If you lay out blocks for a patio, you will likely have weeds growing in the cracks. These will come both from seeds remaining from the rototilling & from new seeds blowing in from the surrounding area. Rototilled ground is loose & will settle. It is much better to lay paving materials on hard-packed earth. Otherwise, your blocks will sink over time, settling unevenly. It would be better to scrape off the top layer of soil with the weeds in it, or pull the weeds. If you have particularly pernicious weeds in your yard, like blackberry, don't pave over them.
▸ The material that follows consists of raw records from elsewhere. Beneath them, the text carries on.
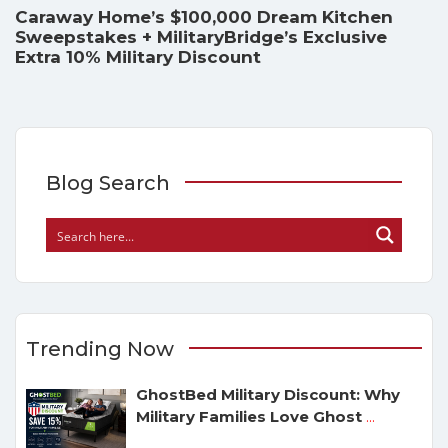
Caraway Home’s $100,000 Dream Kitchen
Sweepstakes + MilitaryBridge’s Exclusive
Extra 10% Military Discount
Blog Search
Trending Now
GhostBed Military Discount: Why
Military Families Love Ghost
...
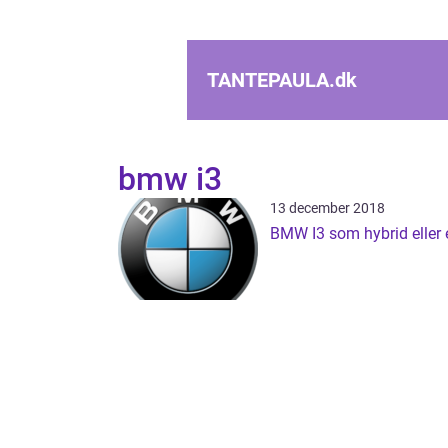
TANTEPAULA.
dk
bmw i3
13 december 2018
BMW I3 som hybrid eller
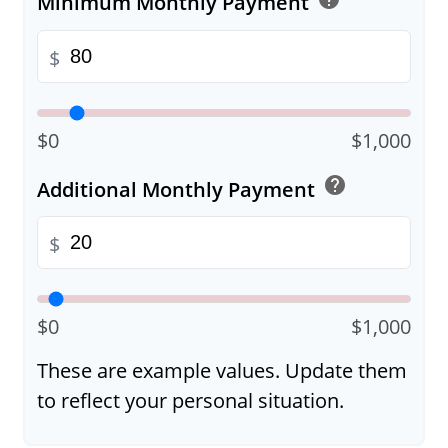
Minimum Monthly Payment
$
$0
$1,000
help
Additional Monthly Payment
$
$0
$1,000
These are example values. Update them
to reflect your personal situation.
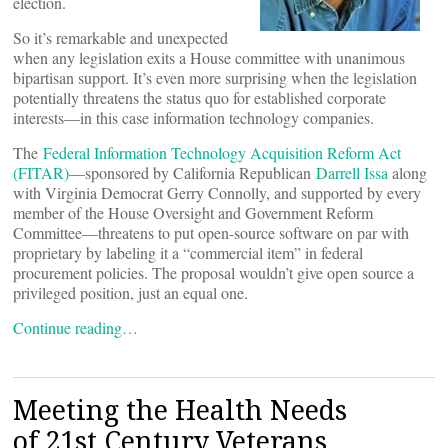
election.
So it’s remarkable and unexpected
when any legislation exits a House committee with unanimous
bipartisan support. It’s even more surprising when the legislation
potentially threatens the status quo for established corporate
interests—in this case information technology companies.
The
Federal Information Technology Acquisition Reform Act
(FITAR)
—sponsored by California Republican
Darrell Issa
along
with Virginia Democrat Gerry Connolly, and supported by every
member of the House Oversight and Government Reform
Committee—threatens to put open-source software on par with
proprietary by labeling it a “commercial item” in federal
procurement policies. The proposal wouldn’t give open source a
privileged position, just an equal one.
Continue reading…
Meeting the Health Needs
of 21st Century Veterans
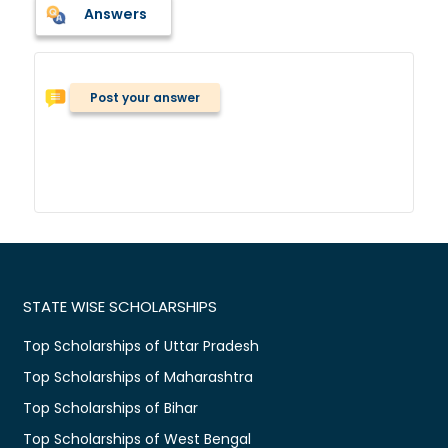
Answers
Post your answer
STATE WISE SCHOLARSHIPS
Top Scholarships of Uttar Pradesh
Top Scholarships of Maharashtra
Top Scholarships of Bihar
Top Scholarships of West Bengal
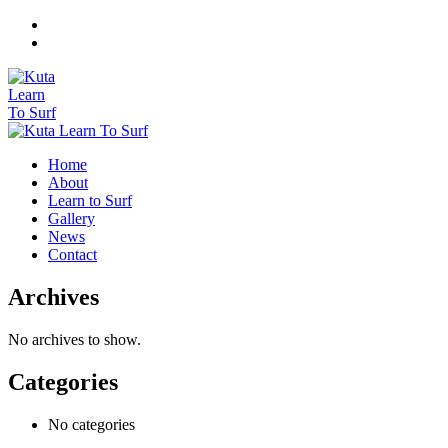
Home
About
Learn to Surf
Gallery
News
Contact
Archives
No archives to show.
Categories
No categories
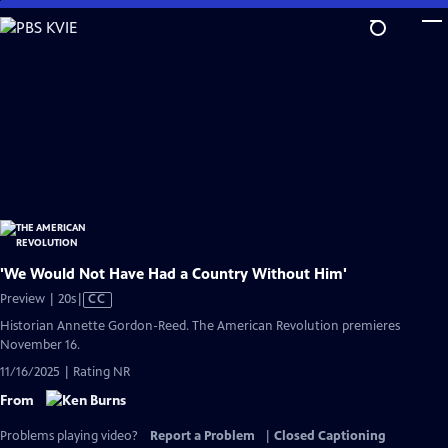
Skip
to
Main
Content
'We Would Not Have Had a Country Without Him'
Video
Preview | 20s
|
CC
has
Historian Annette Gordon-Reed. The American Revolution premieres
Closed
November 16.
Captions
11/16/2025 | Rating NR
From
Problems playing video?
Report a Problem
|
Closed Captioning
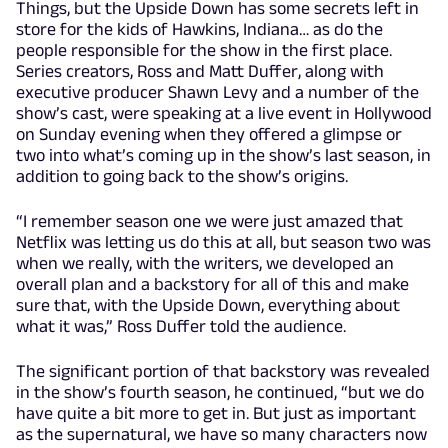
Things, but the Upside Down has some secrets left in
store for the kids of Hawkins, Indiana… as do the
people responsible for the show in the first place.
Series creators, Ross and Matt Duffer, along with
executive producer Shawn Levy and a number of the
show’s cast, were speaking at a live event in Hollywood
on Sunday evening when they offered a glimpse or
two into what’s coming up in the show’s last season, in
addition to going back to the show’s origins.
“I remember season one we were just amazed that
Netflix was letting us do this at all, but season two was
when we really, with the writers, we developed an
overall plan and a backstory for all of this and make
sure that, with the Upside Down, everything about
what it was,” Ross Duffer told the audience.
The significant portion of that backstory was revealed
in the show’s fourth season, he continued, “but we do
have quite a bit more to get in. But just as important
as the supernatural, we have so many characters now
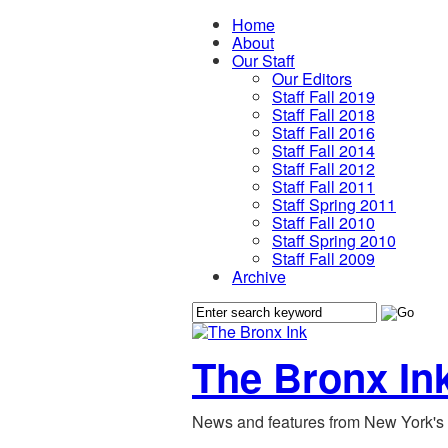
Home
About
Our Staff
Our Editors
Staff Fall 2019
Staff Fall 2018
Staff Fall 2016
Staff Fall 2014
Staff Fall 2012
Staff Fall 2011
Staff Spring 2011
Staff Fall 2010
Staff Spring 2010
Staff Fall 2009
Archive
The Bronx In
News and features from New York's 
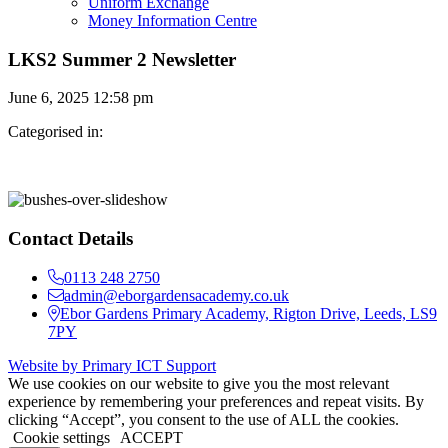
Uniform Exchange
Money Information Centre
LKS2 Summer 2 Newsletter
June 6, 2025 12:58 pm
Categorised in:
Contact Details
0113 248 2750
admin@eborgardensacademy.co.uk
Ebor Gardens Primary Academy, Rigton Drive, Leeds, LS9
7PY
Website by Primary ICT Support
We use cookies on our website to give you the most relevant
experience by remembering your preferences and repeat visits. By
clicking “Accept”, you consent to the use of ALL the cookies.
Cookie settings
ACCEPT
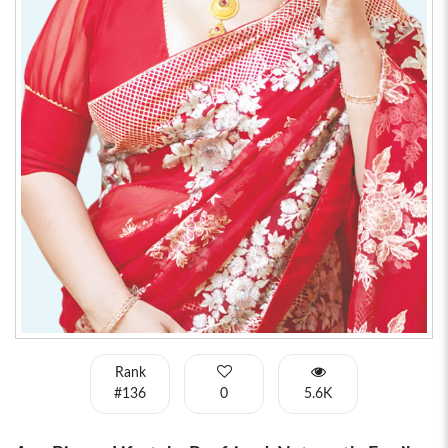
Rank
#136
0
5.6K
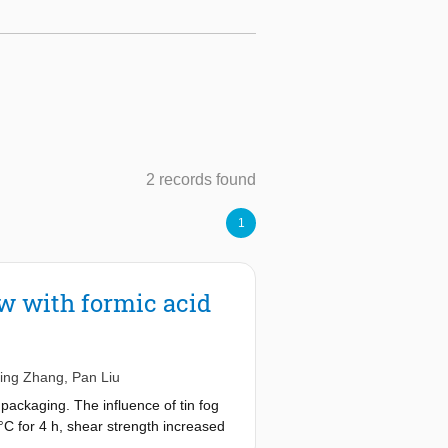
2 records found
1
ow with formic acid
Jing Zhang
,
Pan Liu
c packaging. The influence of tin fog
°C for 4 h, shear strength increased
d tin fog created interfacial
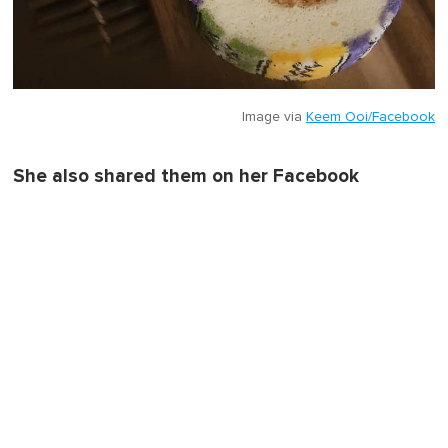
Image via
Keem Ooi/Facebook
She also shared them on her Facebook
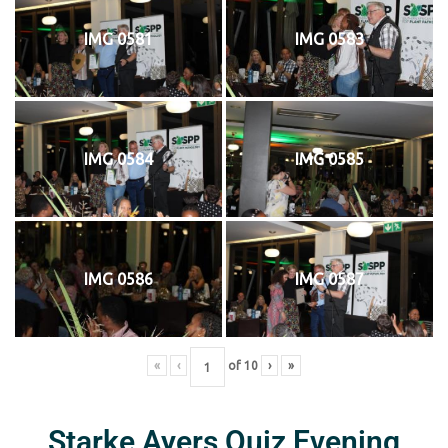
IMG 0581
IMG 0583
IMG 0584
IMG 0585
IMG 0586
IMG 0587
«
‹
of
10
›
»
Starke Ayers Quiz Evening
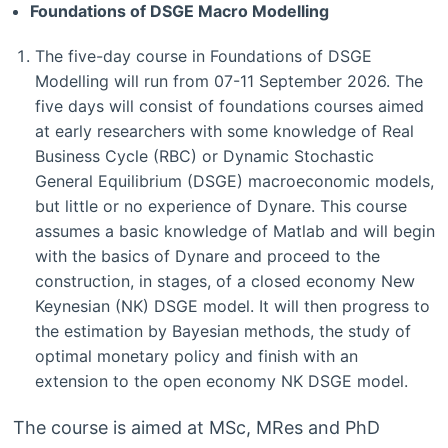
Foundations of DSGE Macro Modelling
The five-day course in Foundations of DSGE
Modelling will run from 07-11 September 2026. The
five days will consist of foundations courses aimed
at early researchers with some knowledge of Real
Business Cycle (RBC) or Dynamic Stochastic
General Equilibrium (DSGE) macroeconomic models,
but little or no experience of Dynare. This course
assumes a basic knowledge of Matlab and will begin
with the basics of Dynare and proceed to the
construction, in stages, of a closed economy New
Keynesian (NK) DSGE model. It will then progress to
the estimation by Bayesian methods, the study of
optimal monetary policy and finish with an
extension to the open economy NK DSGE model.
The course is aimed at MSc, MRes and PhD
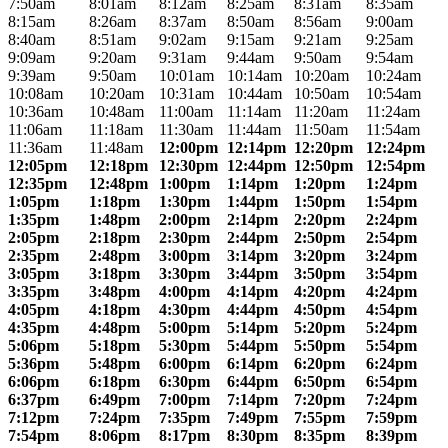
7:50am
8:01am
8:12am
8:25am
8:31am
8:35am
8:15am
8:26am
8:37am
8:50am
8:56am
9:00am
8:40am
8:51am
9:02am
9:15am
9:21am
9:25am
9:09am
9:20am
9:31am
9:44am
9:50am
9:54am
9:39am
9:50am
10:01am
10:14am
10:20am
10:24am
10:08am
10:20am
10:31am
10:44am
10:50am
10:54am
10:36am
10:48am
11:00am
11:14am
11:20am
11:24am
11:06am
11:18am
11:30am
11:44am
11:50am
11:54am
11:36am
11:48am
12:00pm
12:14pm
12:20pm
12:24pm
12:05pm
12:18pm
12:30pm
12:44pm
12:50pm
12:54pm
12:35pm
12:48pm
1:00pm
1:14pm
1:20pm
1:24pm
1:05pm
1:18pm
1:30pm
1:44pm
1:50pm
1:54pm
1:35pm
1:48pm
2:00pm
2:14pm
2:20pm
2:24pm
2:05pm
2:18pm
2:30pm
2:44pm
2:50pm
2:54pm
2:35pm
2:48pm
3:00pm
3:14pm
3:20pm
3:24pm
3:05pm
3:18pm
3:30pm
3:44pm
3:50pm
3:54pm
3:35pm
3:48pm
4:00pm
4:14pm
4:20pm
4:24pm
4:05pm
4:18pm
4:30pm
4:44pm
4:50pm
4:54pm
4:35pm
4:48pm
5:00pm
5:14pm
5:20pm
5:24pm
5:06pm
5:18pm
5:30pm
5:44pm
5:50pm
5:54pm
5:36pm
5:48pm
6:00pm
6:14pm
6:20pm
6:24pm
6:06pm
6:18pm
6:30pm
6:44pm
6:50pm
6:54pm
6:37pm
6:49pm
7:00pm
7:14pm
7:20pm
7:24pm
7:12pm
7:24pm
7:35pm
7:49pm
7:55pm
7:59pm
7:54pm
8:06pm
8:17pm
8:30pm
8:35pm
8:39pm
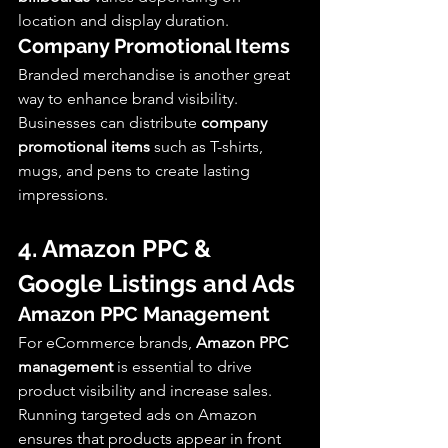
location and display duration.
Company Promotional Items
Branded merchandise is another great 
way to enhance brand visibility. 
Businesses can distribute 
company 
promotional items
 such as T-shirts, 
mugs, and pens to create lasting 
impressions.
4. Amazon PPC & 
Google Listings and Ads
Amazon PPC Management
For eCommerce brands, 
Amazon PPC 
management
 is essential to drive 
product visibility and increase sales. 
Running targeted ads on Amazon 
ensures that products appear in front 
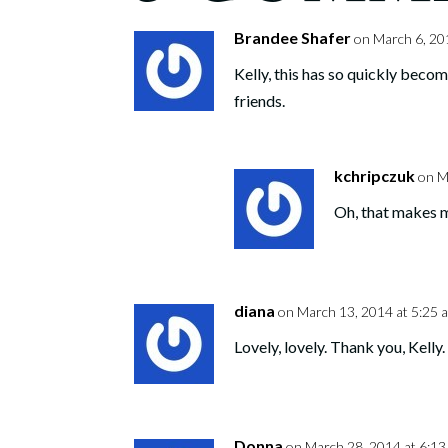
Brandee Shafer
on March 6, 20
Kelly, this has so quickly becom
friends.
kchripczuk
on M
Oh, that makes 
diana
on March 13, 2014 at 5:25 
Lovely, lovely. Thank you, Kelly.
Donna
on March 28, 2014 at 6:1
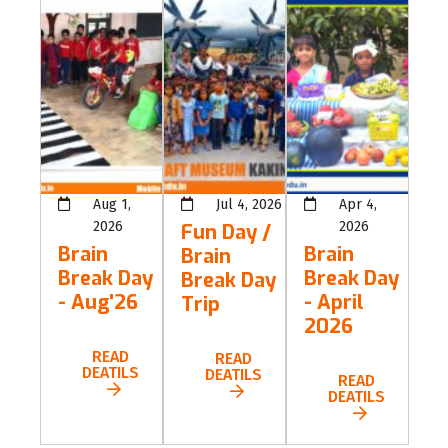
Aug 1,
Jul 4, 2026
Apr 4,
2026
2026
Fun Day /
Brain
Brain
Brain
Break Day
Break Day
Break Day
- Aug'26
- April
Trip
2026
READ
READ
DEATILS
DEATILS
READ
DEATILS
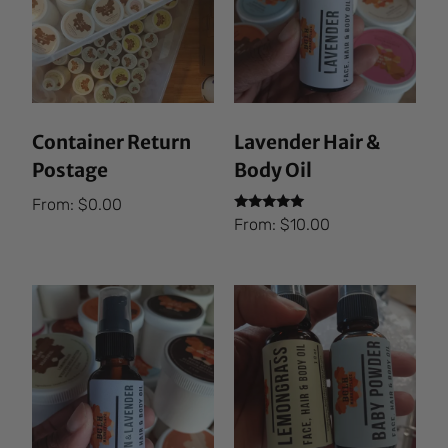
Container Return
Lavender Hair &
Postage
Body Oil
From:
$
0.00
Rated
From:
$
10.00
5.00
out of 5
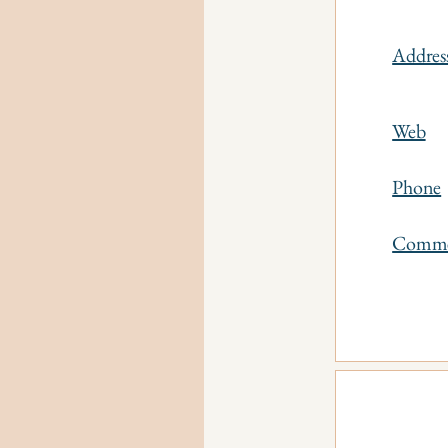
Addres
Web
Phone
Comm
They have deep & extensive roots. They will definitely come up through the paving.

I'm sorry to tell you that weeding is forever, even in areas with bark or rocks, although bark does help for awhile. The best defense against weeds is to plant shrubs & groundcovers. Most weed seeds will not sprout on densely shaded ground.